The interdisciplinary study examined the influence of two different types of BCI on the brains of test subjects with no prior experience of this technology. The first subgroup was given the task of imagining that they were moving their arms or feet, in other words a task requiring the use of the brain’s motor system. The task given to the second group addressed the brain’s visual center by requiring them to recognize and select letters on a screen. Experience shows that test subjects achieve good results in visual tasks right from the outset and that further training does not improve these results, whereas addressing the brain’s motor system is much more complex and requires practice. In order to document potential changes, test subjects’ brains were examined before and after each BCI experiment using a special visualizing process – MRT (magnetic resonance tomography).

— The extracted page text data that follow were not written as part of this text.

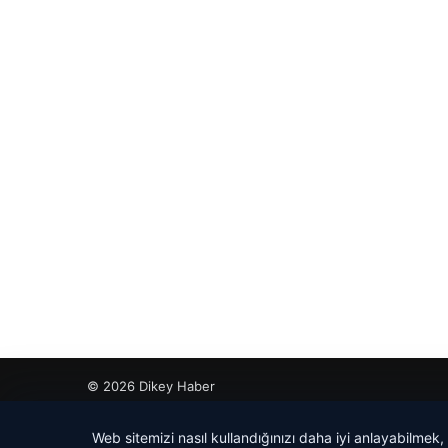
© 2026 Dikey Haber
io
Web sitemizi nasıl kullandığınızı daha iyi anlayabilmek,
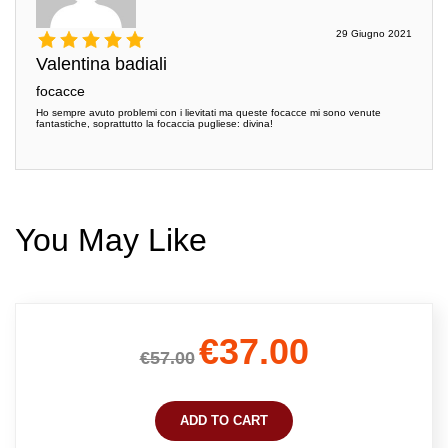
29 Giugno 2021
Valentina badiali
focacce
Ho sempre avuto problemi con i lievitati ma queste focacce mi sono venute
fantastiche, soprattutto la focaccia pugliese: divina!
You May Like
€37.00
€57.00
ADD TO CART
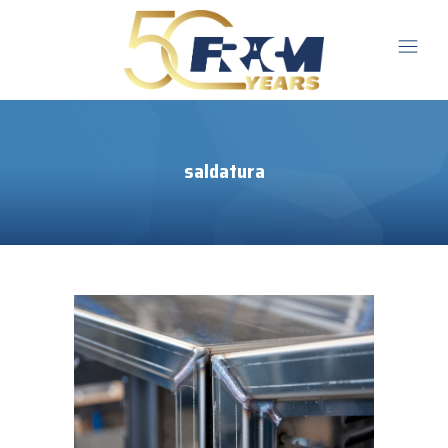
saldatura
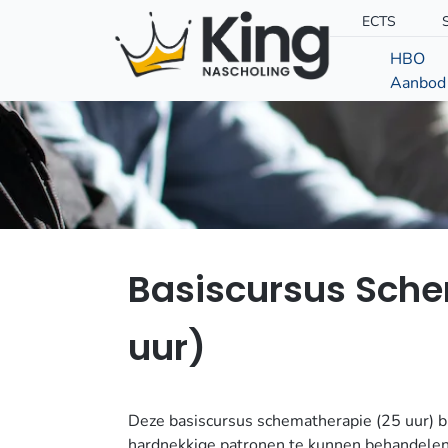
ECTS
HBO
Aanbod
Basiscursus Sche
uur)
Deze basiscursus schematherapie (25 uur) b
hardnekkige patronen te kunnen behandele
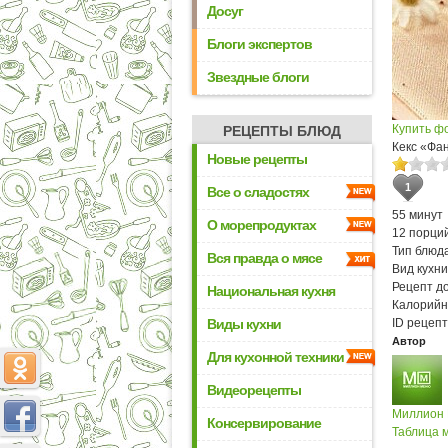
Досуг
Блоги экспертов
Звездные блоги
Купить ф
РЕЦЕПТЫ БЛЮД
Кекс «Фа
Новые рецепты
1
Все о сладостях
55 минут
О морепродуктах
12 порци
Тип блюда
Вся правда о мясе
Вид кухни
Рецепт д
Национальная кухня
Калорийн
Виды кухни
ID рецепт
Автор
Для кухонной техники
Видеорецепты
Миллион
Консервирование
Таблица м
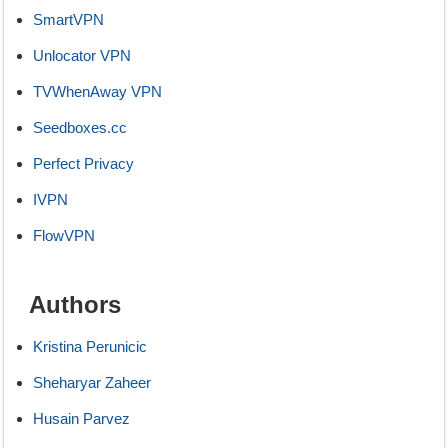
SmartVPN
Unlocator VPN
TVWhenAway VPN
Seedboxes.cc
Perfect Privacy
IVPN
FlowVPN
Authors
Kristina Perunicic
Sheharyar Zaheer
Husain Parvez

“We know that intensive physical training affects the plasticity of the brain,” says Dr. Till Nierhaus of the Max Planck Institute for Human Cognitive and Brain Sciences. Plasticity refers to the brain’s ability to alter depending on how it is used. Scientists distinguish here between functional plasticity, where changes only occur in the intensity of the signals between the individual synapses, and structural plasticity. Structural plasticity refers to a change in nerve cells or even the forming of new nerve cells. “We asked ourselves if these impacts on the brain’s plasticity would also occur in purely mental BCI experimental tasks, in other words if test subjects only think of a task without actually performing it,” says Dr. Carmen Vidaurre, researcher at the Public University of Navarre.
The results did indeed show measurable changes in precisely those regions of the brain specifically required to conduct the tasks. In other words, changes in the visual areas of the brain in test subjects given the visual task and changes in the motor area in test subjects who practiced imagining moving a part of their body. It is particularly worth noting that changes occurred within very short periods of time (one hour) using BCI, rather than weeks as is the case in physical training. “It is still not clear if these changes would also occur if test subjects were not provided with feedback via the BCI system that their brain signals could be successfully read,” Dr. Nierhaus points out. However the results do in general demonstrate that the effects of training with a brain-computer interface could have therapeutic benefits by stimulating specific regions of the brain.
“The spatial specificity of the impacts achieved with BCI could be used to target those areas of the brain affected by strokes,” explains Professor Arno Villringer, director of the neurology department at the MPI for Human Cognition and Brain Sciences. “Machine learning processes serve to decode or translate BCI activities into control signals,” adds Professor Klaus-Robert Müller, professor of machine learning. “This is the only way to convert individual BCI activities into control signals without lengthy training periods. This customized reading of the BCI will be decisive in determining whether the technology can be used in rehabilitation systems in the future.”